In HP machines, you can always boot VeraCrypt manually but pressing F9 right after powering on the PC and then select menu "Boot from EFI file": from there browse using ENTER and arrow keys to the folder "EFI\VeraCrypt" and choose the file DcsBoot.efi. Afterwards, you will see the usual VeraCrypt password prompt and Windows will load Normally. After rebooting Windows, you will not need to do this again since VeraCrypt will automatically repair the boot once Windows is loaded.
Does this fix you problem?
Anyway, it looks like Windows is still erasing VeraCrypt bootloader even with the new mechanism I implemented in VeraCrypt. I will have to work further on this to see if I can solve it.
Hi Mounir,
Today we found something interesting. My colleague didn't have any issues with 1.24Beta5. We compared everything in the BIOS (secure boot, etc.) and installed and remove KB4489899 time after time. It kept working on his exactly equal laptop, and it kept going wrong on mine.

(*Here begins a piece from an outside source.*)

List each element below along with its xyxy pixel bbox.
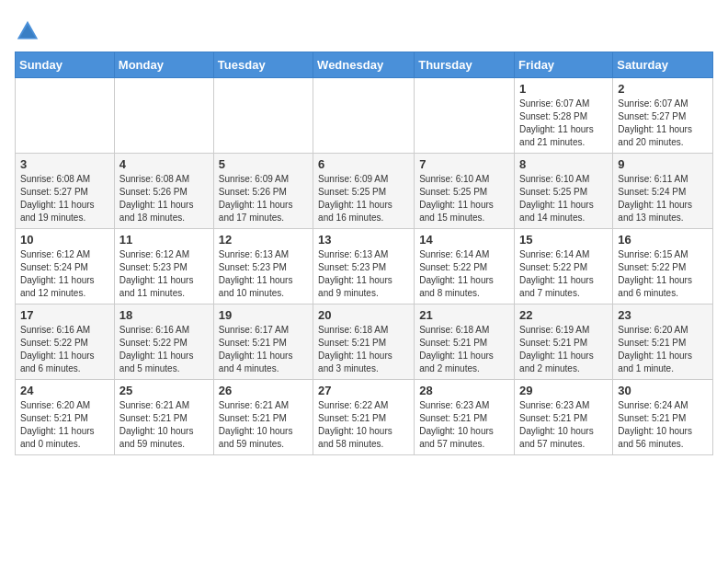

They only difference we knew was that I did a clean install of 1.24Beta5 and he did an upgrade from 1.24Beta2 (the one with CustomEFI vs Normal, see https://sourceforge.net/p/veracrypt/discussion/technical/thread/e1b55ec1/#6d2c).
So finally he uninstalled VeraCrypt 1.24Beta2, installed 1.24Beta5 and removed KB4489899, and bang.... "auto repair" started.

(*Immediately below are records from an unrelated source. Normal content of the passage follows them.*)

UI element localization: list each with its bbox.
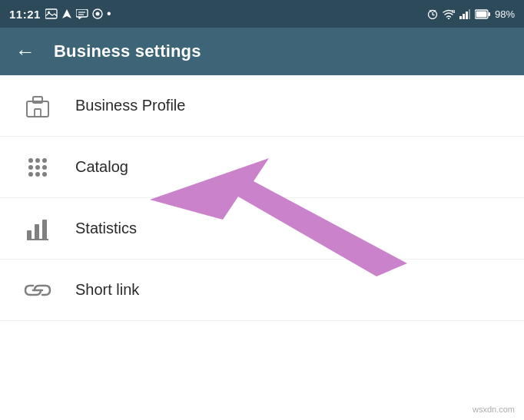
status-time: 11:21: [9, 8, 41, 21]
svg-point-24: [28, 158, 33, 163]
signal-bars-icon: [459, 9, 470, 19]
svg-point-12: [448, 18, 449, 19]
svg-text:R: R: [452, 9, 455, 14]
catalog-icon: [22, 155, 54, 180]
svg-rect-20: [476, 11, 486, 17]
business-profile-icon: [22, 94, 54, 118]
menu-item-statistics[interactable]: Statistics: [0, 198, 524, 260]
status-bar: 11:21 •: [0, 0, 524, 28]
svg-rect-23: [35, 109, 41, 117]
svg-rect-16: [466, 12, 468, 19]
watermark: wsxdn.com: [473, 405, 515, 414]
svg-rect-2: [76, 9, 88, 17]
statistics-label: Statistics: [75, 220, 137, 237]
battery-percent: 98%: [495, 8, 515, 20]
navigation-status-icon: [61, 8, 72, 19]
short-link-icon: [22, 283, 54, 298]
svg-point-27: [28, 165, 33, 170]
svg-point-25: [35, 158, 40, 163]
dot-icon: •: [107, 8, 111, 20]
app-bar-title: Business settings: [54, 41, 201, 61]
svg-point-30: [28, 172, 33, 177]
status-icons: •: [45, 8, 111, 20]
signal-status-icon: [92, 8, 103, 19]
svg-point-29: [42, 165, 47, 170]
svg-point-31: [35, 172, 40, 177]
svg-point-26: [42, 158, 47, 163]
message-status-icon: [76, 9, 88, 19]
svg-rect-33: [27, 230, 32, 240]
app-bar: ← Business settings: [0, 28, 524, 75]
content-area: Business Profile Catalog: [0, 75, 524, 420]
svg-point-32: [42, 172, 47, 177]
svg-rect-34: [35, 224, 39, 240]
svg-rect-35: [42, 220, 47, 240]
svg-point-28: [35, 165, 40, 170]
svg-rect-17: [469, 9, 470, 19]
alarm-icon: [427, 8, 438, 19]
menu-item-business-profile[interactable]: Business Profile: [0, 75, 524, 137]
menu-item-catalog[interactable]: Catalog: [0, 137, 524, 198]
short-link-label: Short link: [75, 281, 139, 299]
svg-rect-15: [463, 14, 465, 19]
menu-item-short-link[interactable]: Short link: [0, 260, 524, 321]
status-right: R 98%: [427, 8, 515, 20]
svg-rect-19: [488, 12, 490, 16]
svg-point-6: [95, 12, 99, 16]
business-profile-label: Business Profile: [75, 97, 185, 114]
status-left: 11:21 •: [9, 8, 111, 21]
battery-icon: [475, 9, 490, 19]
statistics-icon: [22, 217, 54, 241]
svg-rect-14: [459, 16, 462, 19]
catalog-label: Catalog: [75, 158, 128, 176]
back-button[interactable]: ←: [15, 41, 35, 61]
wifi-icon: R: [443, 9, 455, 19]
image-status-icon: [45, 8, 58, 19]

Unfortunately this is on a client's machine. I have given them the workaround but it's not ideal.
I'll keep following the thread to see if there are any new updates.
We have the same problem and have placed the work-around on our website: http://support.code54.nl/en/support/solutions/articles/4000135899-laptop-with-veracrypt-installed-doesn-t-start-after-windows-update . We advice clients to print it and keep a copy with their laptop. I have to say that I haven't experienced any problems on my own laptop (still running Beta 1). Hopefully it gets solved soon. I would like to thank the deverlopers for their effort.